Olja greift Vitalis Rollstuhl, schiebt ihn hinaus auf die Straße. Nicht weit vom Seniorenheim entfernt liegt ein Wald, wo die Studentin Vitali spazieren fährt. Der Rollstuhl schafft es kaum über die hohen Bordsteinkanten, manche Autofahrer stoppen nicht an der roten Ampel, die Leute gucken. Später sagt Vitali, er habe die Blicke nicht bemerkt. Und außerdem, fügt er hinzu, seien sie ihm egal.

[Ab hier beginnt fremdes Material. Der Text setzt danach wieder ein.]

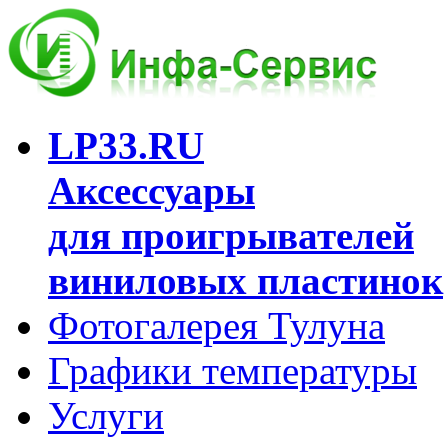
LP33.RU
Аксессуары
для проигрывателей
виниловых пластинок
Фотогалерея Тулуна
Графики температуры
Услуги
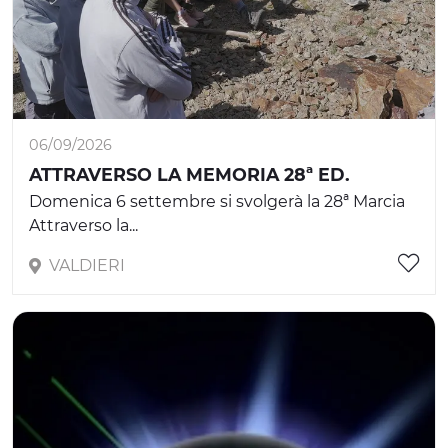
06/09/2026
ATTRAVERSO LA MEMORIA 28ª ED.
Domenica 6 settembre si svolgerà la 28ª Marcia
Attraverso la...
VALDIERI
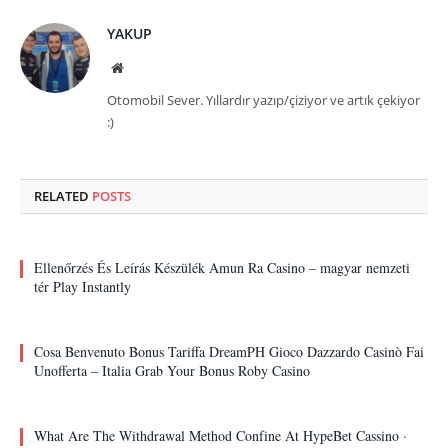
YAKUP
Website
Otomobil Sever. Yıllardır yazıp/çiziyor ve artık çekiyor
:)
RELATED
POSTS
Ellenőrzés És Leírás Készülék Amun Ra Casino – magyar nemzeti
tér Play Instantly
Cosa Benvenuto Bonus Tariffa DreamPH Gioco Dazzardo Casinò Fai
Unofferta – Italia Grab Your Bonus Roby Casino
What Are The Withdrawal Method Confine At HypeBet Cassino ·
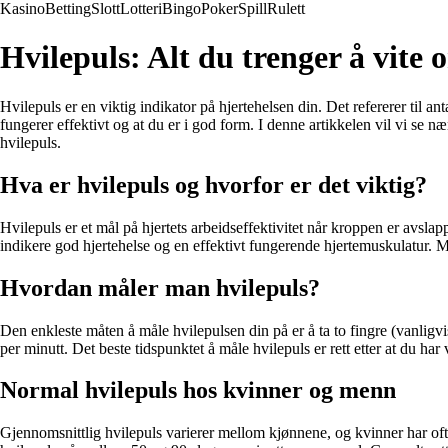
Kasino
Betting
Slott
Lotteri
Bingo
Poker
Spill
Rulett
Hvilepuls: Alt du trenger å vite
Hvilepuls er en viktig indikator på hjertehelsen din. Det refererer til ant
fungerer effektivt og at du er i god form. I denne artikkelen vil vi s
hvilepuls.
Hva er hvilepuls og hvorfor er det viktig?
Hvilepuls er et mål på hjertets arbeidseffektivitet når kroppen er avsla
indikere god hjertehelse og en effektivt fungerende hjertemuskulatur. M
Hvordan måler man hvilepuls?
Den enkleste måten å måle hvilepulsen din på er å ta to fingre (vanligvis
per minutt. Det beste tidspunktet å måle hvilepuls er rett etter at du har
Normal hvilepuls hos kvinner og menn
Gjennomsnittlig hvilepuls varierer mellom kjønnene, og kvinner har of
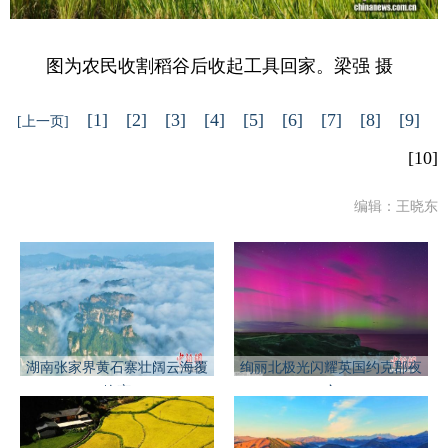
图为农民收割稻谷后收起工具回家。梁强 摄
[1]
[2]
[3]
[4]
[5]
[6]
[7]
[8]
[9]
[上一页]
[10]
编辑：王晓东
湖南张家界黄石寨壮阔云海覆
绚丽北极光闪耀英国约克郡夜
峰峦
空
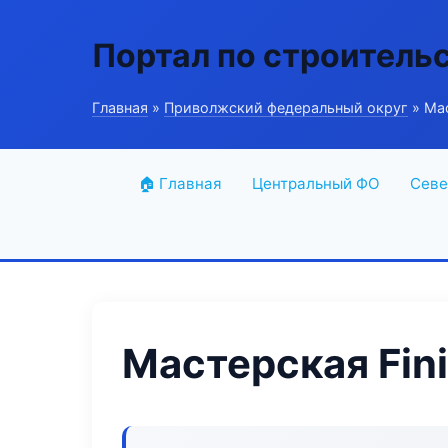
Портал по строитель
Главная
»
Приволжский федеральный округ
» Мас
🏠 Главная
Центральный ФО
Севе
Мастерская Fini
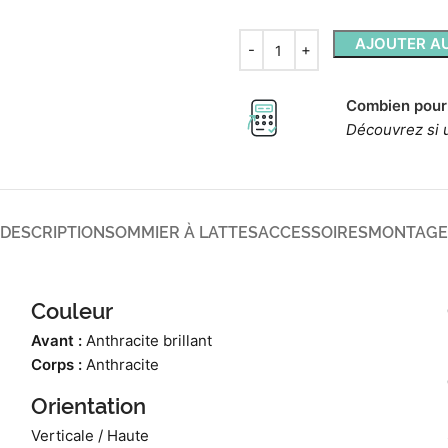
AJOUTER AU
Combien pour
Découvrez si 
DESCRIPTION
SOMMIER À LATTES
ACCESSOIRES
MONTAGE
Couleur
Avant :
Anthracite brillant
Corps :
Anthracite
Orientation
Verticale / Haute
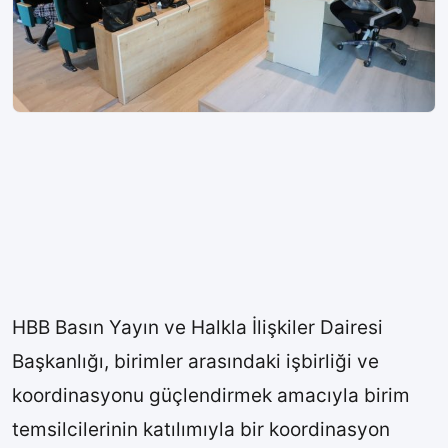
HBB Basın Yayın ve Halkla İlişkiler Dairesi
Başkanlığı, birimler arasındaki işbirliği ve
koordinasyonu güçlendirmek amacıyla birim
temsilcilerinin katılımıyla bir koordinasyon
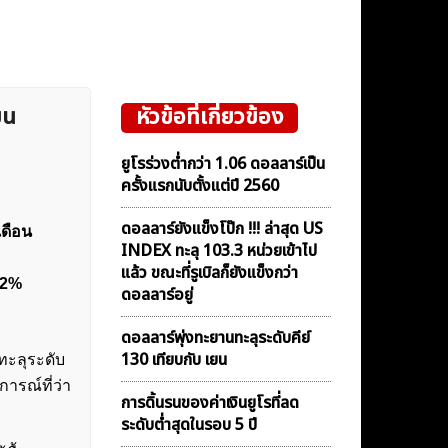
ยน
หัวข้อที่เกี่ยวข้อง
ยูโรร่วงต่ำกว่า 1.06 ดอลลาร์เป็น
ครั้งแรกนับตั้งแต่ปี 2560
ดอลลาร์ยังแข็งโป๊ก !!! ล่าสุด US
เดือน
INDEX ทะลุ 103.3 หน่วยเข้าไป
แล้ว ขณะที่รูเบิลก็ยังแข็งกว่า
 2%
ดอลลาร์อยู่
ดอลลาร์พุ่งทะยานทะลุระดับคีย์
130 เทียบกับ เยน
ทะลุระดับ
ารณ์ที่ว่า
การดิ้นรนของค่าเงินยูโรที่ลด
ระดับต่ำสุดในรอบ 5 ปี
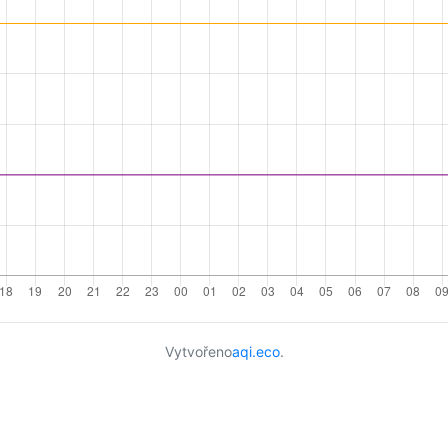
Vytvořeno
aqi.eco
.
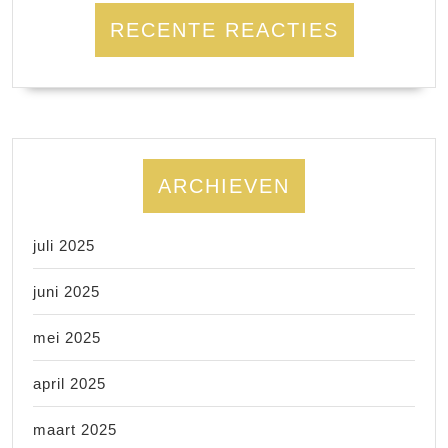
RECENTE REACTIES
ARCHIEVEN
juli 2025
juni 2025
mei 2025
april 2025
maart 2025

„Zu Sowjetzeiten war man den Umgang mit behinderten Menschen nicht gewohnt“, erklärt Raisa Krawtschenko. Damals seien Behinderte stigmatisiert worden, über sie zu sprechen, Fotos oder Fernsehbilder zu zeigen, war ein Tabu. „Die meisten Leute wollten Menschen mit Handicap in den Hinterhof abschieben. Und das ist heute immer noch so“, meint Krawtschenko.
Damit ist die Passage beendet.